- **Exercise inputs**
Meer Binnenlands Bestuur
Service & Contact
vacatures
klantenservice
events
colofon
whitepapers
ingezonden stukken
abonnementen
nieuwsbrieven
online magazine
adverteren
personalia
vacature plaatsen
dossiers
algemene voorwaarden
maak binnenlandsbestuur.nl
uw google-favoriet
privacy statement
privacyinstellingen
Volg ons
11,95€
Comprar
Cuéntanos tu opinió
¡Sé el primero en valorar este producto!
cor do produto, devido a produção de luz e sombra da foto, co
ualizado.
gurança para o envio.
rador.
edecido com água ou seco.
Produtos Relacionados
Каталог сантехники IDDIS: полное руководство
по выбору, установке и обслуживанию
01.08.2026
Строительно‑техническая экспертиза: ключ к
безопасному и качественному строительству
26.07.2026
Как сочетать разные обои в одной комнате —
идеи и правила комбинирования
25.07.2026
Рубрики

---

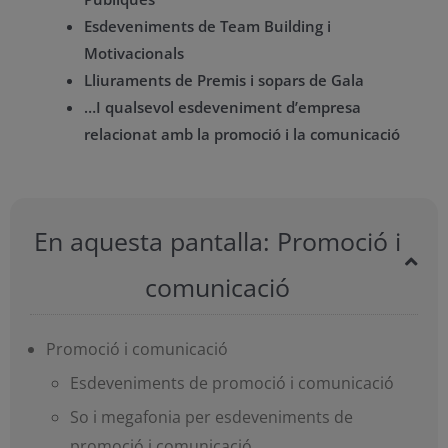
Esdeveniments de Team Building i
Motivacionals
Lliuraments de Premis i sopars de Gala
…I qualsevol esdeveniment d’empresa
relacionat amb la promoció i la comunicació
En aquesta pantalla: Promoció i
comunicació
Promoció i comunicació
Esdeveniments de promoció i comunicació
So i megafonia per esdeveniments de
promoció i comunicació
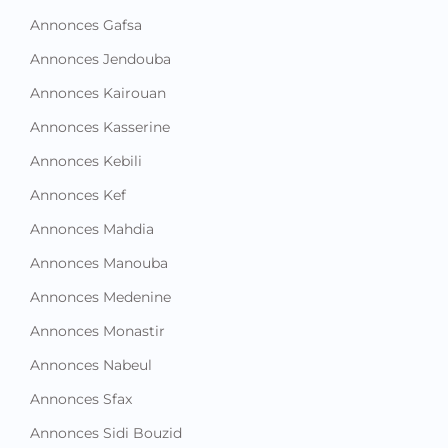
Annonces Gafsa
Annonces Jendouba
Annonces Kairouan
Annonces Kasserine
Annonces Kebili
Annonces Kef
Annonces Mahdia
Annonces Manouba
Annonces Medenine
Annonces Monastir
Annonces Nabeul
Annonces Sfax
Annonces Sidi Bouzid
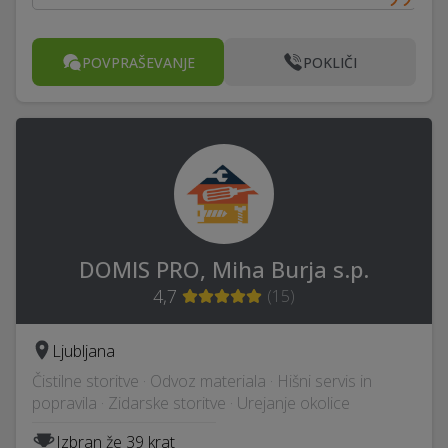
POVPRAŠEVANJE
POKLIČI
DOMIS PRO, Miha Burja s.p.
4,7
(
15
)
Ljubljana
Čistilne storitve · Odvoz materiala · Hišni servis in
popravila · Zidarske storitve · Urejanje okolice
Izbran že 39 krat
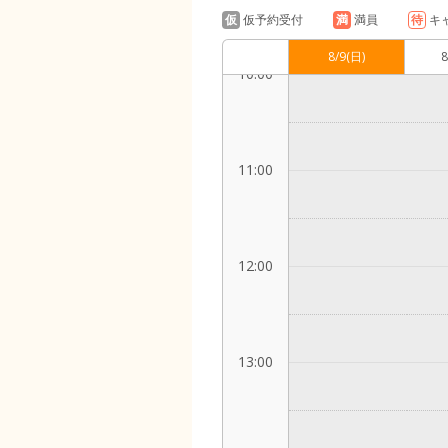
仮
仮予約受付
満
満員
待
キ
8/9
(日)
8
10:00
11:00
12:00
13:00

- **Exercise details**
For every line above that holds the word "comunicació", report the whole line.

- **Finished task**
relacionat amb la promoció i la comunicació
comunicació
Promoció i comunicació
Esdeveniments de promoció i comunicació
promoció i comunicació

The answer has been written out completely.